What Ed says.
You are not grandfathered on GFCI protection since this is a circuit extension. You need it.
NEC does not require a GFCI receptacle. The difference between "protection" and "receptacle" is very important here. A GFCI device can protect any circuit extension beyond that point.
E.g. a GFCI breaker protects the whole circuit. A GFCI receptacle protects its own sockets obviously... but it also can protect everything on the circuit past that point. That is the only thing the "Load" terminals should ever be used for. Novices often use the "Load" not knowing why or knowing any better; silly problems then follow.

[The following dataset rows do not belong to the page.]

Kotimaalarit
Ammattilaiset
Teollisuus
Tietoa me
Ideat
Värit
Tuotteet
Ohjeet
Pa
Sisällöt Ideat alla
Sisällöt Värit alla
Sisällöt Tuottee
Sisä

So in your case, use "Load" quite intentionally, at the outlet you are extending off of. Put the GFCI there, then wire this new receptacle off the "Load" terminals of that GFCI. Now it is a plain recep (use WR as Ed suggests) protected by that other GFCI.
If you're going "wow, I could protect all the garage receps by putting the GFCI at the first location"... then you've got it!
The last snag is the "GFCI Protected" sticker. That's mandatory, but the provided stickers are paper and will get wrecked. I recommend using a white cover plate, and a Brother or P-touch label maker to make the "GFCI Protected" label. I recommend the label also says where the reset is found.
GFCI Protected
Reset near entry door
etc.
Oh, one other thing. In surface conduit, no need to wrestle Romex cable. You can use THHN individual wires - black white green are the mandatory colors. Typically sold for about 20 cents a foot. Use solid not stranded. Stranded is a pleasure to work with, but is impossible for novices to attach to side screws on sockets. However, your GFCI will have "screw-to-clamp" back wiring, and if your plain socket does also, then stranded is OK. Better ($3 range) sockets usually have that feature.